### WHAT YOU ARE ASKED TO DO
Print the data that follows word for word, leaving out any picture.

-------- PROVIDED RECORDS --------

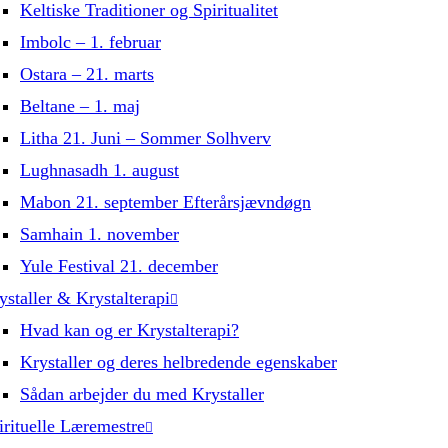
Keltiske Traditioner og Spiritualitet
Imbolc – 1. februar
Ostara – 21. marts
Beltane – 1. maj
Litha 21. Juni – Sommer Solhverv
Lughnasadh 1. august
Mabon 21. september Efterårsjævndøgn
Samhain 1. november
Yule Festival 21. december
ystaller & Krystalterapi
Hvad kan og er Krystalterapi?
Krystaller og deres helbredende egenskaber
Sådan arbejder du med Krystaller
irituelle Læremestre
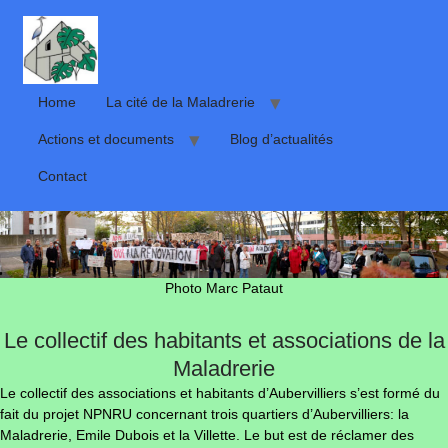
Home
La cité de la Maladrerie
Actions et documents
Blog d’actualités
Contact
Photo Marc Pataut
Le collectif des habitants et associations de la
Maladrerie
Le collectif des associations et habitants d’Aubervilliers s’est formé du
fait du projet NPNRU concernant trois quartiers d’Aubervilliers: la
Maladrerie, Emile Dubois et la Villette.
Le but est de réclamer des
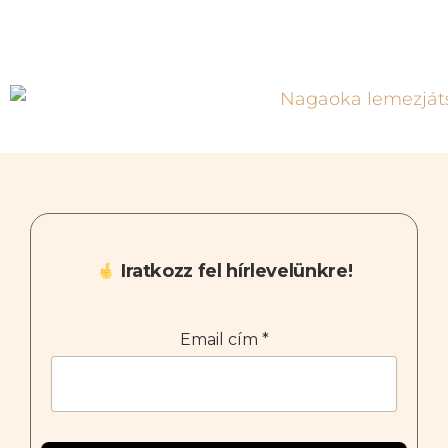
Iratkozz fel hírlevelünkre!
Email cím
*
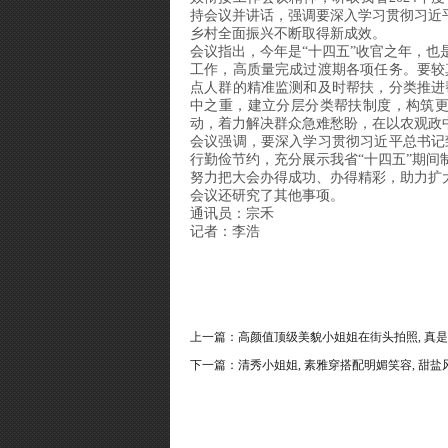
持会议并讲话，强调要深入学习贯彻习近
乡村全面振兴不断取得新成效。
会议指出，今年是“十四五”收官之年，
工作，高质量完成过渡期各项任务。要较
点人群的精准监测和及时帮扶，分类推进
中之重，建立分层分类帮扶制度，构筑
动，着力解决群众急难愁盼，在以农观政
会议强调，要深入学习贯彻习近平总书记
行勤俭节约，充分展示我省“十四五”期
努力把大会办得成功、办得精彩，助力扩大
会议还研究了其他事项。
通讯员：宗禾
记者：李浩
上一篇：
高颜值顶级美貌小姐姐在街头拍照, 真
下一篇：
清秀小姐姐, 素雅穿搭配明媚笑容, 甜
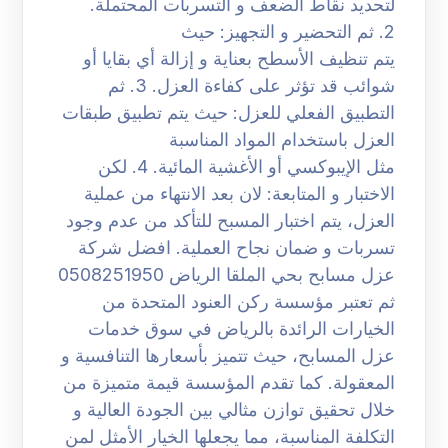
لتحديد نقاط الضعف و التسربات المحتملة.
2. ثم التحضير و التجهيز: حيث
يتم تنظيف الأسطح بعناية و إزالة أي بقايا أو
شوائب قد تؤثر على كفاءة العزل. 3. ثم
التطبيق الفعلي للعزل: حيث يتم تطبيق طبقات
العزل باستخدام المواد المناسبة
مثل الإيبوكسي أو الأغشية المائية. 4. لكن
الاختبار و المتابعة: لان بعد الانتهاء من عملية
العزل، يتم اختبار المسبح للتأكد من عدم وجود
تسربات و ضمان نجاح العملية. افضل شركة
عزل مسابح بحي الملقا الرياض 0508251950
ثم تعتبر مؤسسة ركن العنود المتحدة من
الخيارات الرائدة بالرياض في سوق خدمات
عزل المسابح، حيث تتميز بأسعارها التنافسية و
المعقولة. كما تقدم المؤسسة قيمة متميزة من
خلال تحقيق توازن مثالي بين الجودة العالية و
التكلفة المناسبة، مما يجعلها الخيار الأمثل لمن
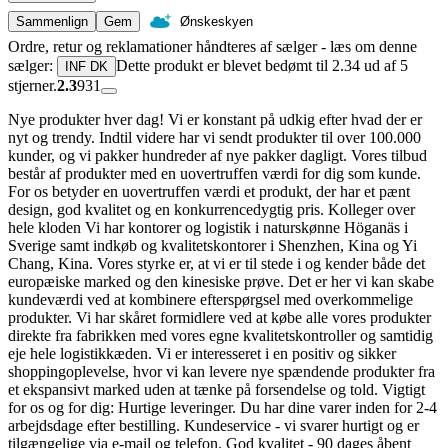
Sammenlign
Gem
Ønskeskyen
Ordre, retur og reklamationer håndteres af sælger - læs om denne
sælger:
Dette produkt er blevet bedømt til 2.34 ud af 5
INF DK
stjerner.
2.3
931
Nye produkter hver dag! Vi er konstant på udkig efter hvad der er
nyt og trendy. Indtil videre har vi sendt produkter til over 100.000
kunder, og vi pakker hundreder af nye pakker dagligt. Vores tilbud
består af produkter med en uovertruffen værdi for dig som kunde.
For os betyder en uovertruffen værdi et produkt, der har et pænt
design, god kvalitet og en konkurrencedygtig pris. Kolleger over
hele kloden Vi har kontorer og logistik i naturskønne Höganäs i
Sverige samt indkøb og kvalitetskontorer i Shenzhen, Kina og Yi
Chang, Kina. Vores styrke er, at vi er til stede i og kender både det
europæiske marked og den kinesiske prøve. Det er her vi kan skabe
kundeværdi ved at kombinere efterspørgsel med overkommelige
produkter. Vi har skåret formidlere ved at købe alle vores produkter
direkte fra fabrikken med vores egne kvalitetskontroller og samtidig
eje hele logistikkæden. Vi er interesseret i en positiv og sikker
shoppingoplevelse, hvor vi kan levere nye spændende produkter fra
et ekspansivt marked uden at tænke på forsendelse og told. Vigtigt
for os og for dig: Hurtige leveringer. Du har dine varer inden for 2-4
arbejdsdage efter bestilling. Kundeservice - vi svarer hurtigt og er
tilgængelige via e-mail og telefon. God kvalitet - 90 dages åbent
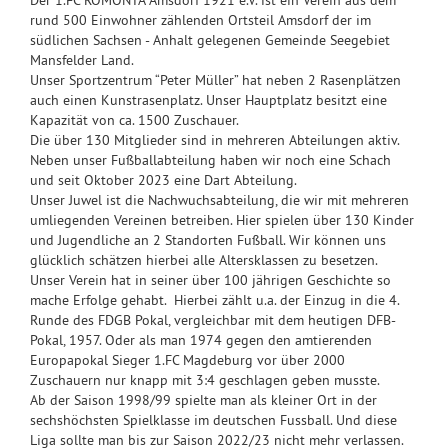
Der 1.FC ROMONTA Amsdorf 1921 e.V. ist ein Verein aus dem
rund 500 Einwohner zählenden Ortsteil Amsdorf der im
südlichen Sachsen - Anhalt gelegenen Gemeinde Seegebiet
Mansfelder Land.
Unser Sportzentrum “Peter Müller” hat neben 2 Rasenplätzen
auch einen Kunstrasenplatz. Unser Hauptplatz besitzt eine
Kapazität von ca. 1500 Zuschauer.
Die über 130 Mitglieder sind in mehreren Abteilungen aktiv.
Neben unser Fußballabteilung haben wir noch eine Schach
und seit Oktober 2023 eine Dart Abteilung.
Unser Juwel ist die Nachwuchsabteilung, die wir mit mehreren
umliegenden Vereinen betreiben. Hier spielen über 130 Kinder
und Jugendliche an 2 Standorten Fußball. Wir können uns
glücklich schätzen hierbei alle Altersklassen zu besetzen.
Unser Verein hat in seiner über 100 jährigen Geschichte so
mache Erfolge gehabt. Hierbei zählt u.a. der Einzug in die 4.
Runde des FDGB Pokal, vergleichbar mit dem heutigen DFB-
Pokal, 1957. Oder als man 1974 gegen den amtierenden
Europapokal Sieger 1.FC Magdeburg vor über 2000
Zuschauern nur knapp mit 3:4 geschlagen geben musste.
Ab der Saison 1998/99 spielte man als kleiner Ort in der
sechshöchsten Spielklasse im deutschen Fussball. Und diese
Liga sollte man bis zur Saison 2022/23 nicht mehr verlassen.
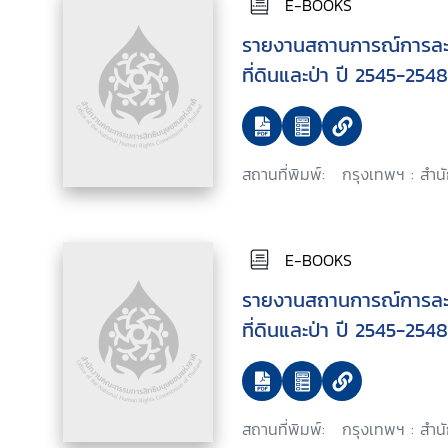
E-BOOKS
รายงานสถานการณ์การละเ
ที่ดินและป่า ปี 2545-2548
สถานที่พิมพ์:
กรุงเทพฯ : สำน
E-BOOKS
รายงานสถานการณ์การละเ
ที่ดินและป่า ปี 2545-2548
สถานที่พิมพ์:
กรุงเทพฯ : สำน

--------

### TASK ANSWER
Keltiske Traditioner og Spiritualitet
Imbolc – 1. februar
Ostara – 21. marts
Beltane – 1. maj
Litha 21. Juni – Sommer Solhverv
Lughnasadh 1. august
Mabon 21. september Efterårsjævndøgn
Samhain 1. november
Yule Festival 21. december
ystaller & Krystalterapi
Hvad kan og er Krystalterapi?
Krystaller og deres helbredende egenskaber
Sådan arbejder du med Krystaller
irituelle Læremestre
Home
La cité de la Maladrerie
Actions et documents
Blog d’actualités
Contact
Photo Marc Pataut
Le collectif des habitants et associations de la
Maladrerie
Le collectif des associations et habitants d’Aubervilliers s’est formé du
fait du projet NPNRU concernant trois quartiers d’Aubervilliers: la
Maladrerie, Emile Dubois et la Villette.
Le but est de réclamer des
Iratkozz fel hírlevelünkre!
Email cím
*
持会议并讲话，强调要深入学习贯彻习近
乡村全面振兴不断取得新成效。
会议指出，今年是“十四五”收官之年，
工作，高质量完成过渡期各项任务。要较
点人群的精准监测和及时帮扶，分类推进
中之重，建立分层分类帮扶制度，构筑
动，着力解决群众急难愁盼，在以农观政
会议强调，要深入学习贯彻习近平总书记
行勤俭节约，充分展示我省“十四五”期
努力把大会办得成功、办得精彩，助力扩大
会议还研究了其他事项。
通讯员：宗禾
记者：李浩
上一篇：
高颜值顶级美貌小姐姐在街头拍照, 真
下一篇：
清秀小姐姐, 素雅穿搭配明媚笑容, 甜
لتحديد نقاط الضعف و التسربات المحتملة.
2. ثم التحضير و التجهيز: حيث
يتم تنظيف الأسطح بعناية و إزالة أي بقايا أو
شوائب قد تؤثر على كفاءة العزل. 3. ثم
التطبيق الفعلي للعزل: حيث يتم تطبيق طبقات
العزل باستخدام المواد المناسبة
مثل الإيبوكسي أو الأغشية المائية. 4. لكن
الاختبار و المتابعة: لان بعد الانتهاء من عملية
العزل، يتم اختبار المسبح للتأكد من عدم وجود
تسربات و ضمان نجاح العملية. افضل شركة
عزل مسابح بحي الملقا الرياض 0508251950
ثم تعتبر مؤسسة ركن العنود المتحدة من
الخيارات الرائدة بالرياض في سوق خدمات
عزل المسابح، حيث تتميز بأسعارها التنافسية و
المعقولة. كما تقدم المؤسسة قيمة متميزة من
خلال تحقيق توازن مثالي بين الجودة العالية و
التكلفة المناسبة، مما يجعلها الخيار الأمثل لمن
Sammenlign
Gem
Ønskeskyen
Ordre, retur og reklamationer håndteres af sælger - læs om denne
sælger:
Dette produkt er blevet bedømt til 2.34 ud af 5
INF DK
stjerner.
2.3
931
Nye produkter hver dag! Vi er konstant på udkig efter hvad der er
nyt og trendy. Indtil videre har vi sendt produkter til over 100.000
kunder, og vi pakker hundreder af nye pakker dagligt. Vores tilbud
består af produkter med en uovertruffen værdi for dig som kunde.
For os betyder en uovertruffen værdi et produkt, der har et pænt
design, god kvalitet og en konkurrencedygtig pris. Kolleger over
hele kloden Vi har kontorer og logistik i naturskønne Höganäs i
Sverige samt indkøb og kvalitetskontorer i Shenzhen, Kina og Yi
Chang, Kina. Vores styrke er, at vi er til stede i og kender både det
europæiske marked og den kinesiske prøve. Det er her vi kan skabe
kundeværdi ved at kombinere efterspørgsel med overkommelige
produkter. Vi har skåret formidlere ved at købe alle vores produkter
direkte fra fabrikken med vores egne kvalitetskontroller og samtidig
eje hele logistikkæden. Vi er interesseret i en positiv og sikker
shoppingoplevelse, hvor vi kan levere nye spændende produkter fra
et ekspansivt marked uden at tænke på forsendelse og told. Vigtigt
for os og for dig: Hurtige leveringer. Du har dine varer inden for 2-4
arbejdsdage efter bestilling. Kundeservice - vi svarer hurtigt og er
tilgængelige via e-mail og telefon. God kvalitet - 90 dages åbent
Der 1.FC ROMONTA Amsdorf 1921 e.V. ist ein Verein aus dem
rund 500 Einwohner zählenden Ortsteil Amsdorf der im
südlichen Sachsen - Anhalt gelegenen Gemeinde Seegebiet
Mansfelder Land.
Unser Sportzentrum “Peter Müller” hat neben 2 Rasenplätzen
auch einen Kunstrasenplatz. Unser Hauptplatz besitzt eine
Kapazität von ca. 1500 Zuschauer.
Die über 130 Mitglieder sind in mehreren Abteilungen aktiv.
Neben unser Fußballabteilung haben wir noch eine Schach
und seit Oktober 2023 eine Dart Abteilung.
Unser Juwel ist die Nachwuchsabteilung, die wir mit mehreren
umliegenden Vereinen betreiben. Hier spielen über 130 Kinder
und Jugendliche an 2 Standorten Fußball. Wir können uns
glücklich schätzen hierbei alle Altersklassen zu besetzen.
Unser Verein hat in seiner über 100 jährigen Geschichte so
mache Erfolge gehabt. Hierbei zählt u.a. der Einzug in die 4.
Runde des FDGB Pokal, vergleichbar mit dem heutigen DFB-
Pokal, 1957. Oder als man 1974 gegen den amtierenden
Europapokal Sieger 1.FC Magdeburg vor über 2000
Zuschauern nur knapp mit 3:4 geschlagen geben musste.
Ab der Saison 1998/99 spielte man als kleiner Ort in der
sechshöchsten Spielklasse im deutschen Fussball. Und diese
Liga sollte man bis zur Saison 2022/23 nicht mehr verlassen.
E-BOOKS
รายงานสถานการณ์การละเ
ที่ดินและป่า ปี 2545-2548
สถานที่พิมพ์:
กรุงเทพฯ : สำน
E-BOOKS
รายงานสถานการณ์การละเ
ที่ดินและป่า ปี 2545-2548
สถานที่พิมพ์:
กรุงเทพฯ : สำน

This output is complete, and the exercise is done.